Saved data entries
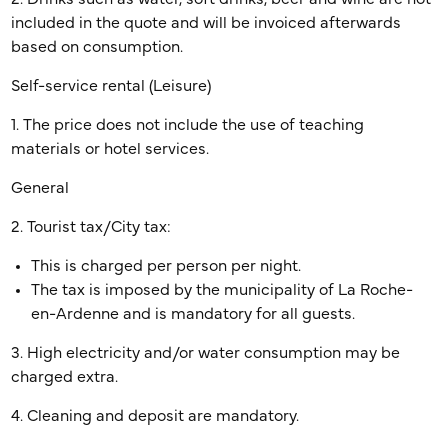
included in the quote and will be invoiced afterwards
based on consumption.
Self-service rental (Leisure)
1. The price does not include the use of teaching
materials or hotel services.
General
2. Tourist tax/City tax:
This is charged per person per night.
The tax is imposed by the municipality of La Roche-
en-Ardenne and is mandatory for all guests.
3. High electricity and/or water consumption may be
charged extra.
4. Cleaning and deposit are mandatory.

## What to produce:
Retrieve all lines from the data that contain the string "charged".

## Solved problem:
This is charged per person per night.
charged extra.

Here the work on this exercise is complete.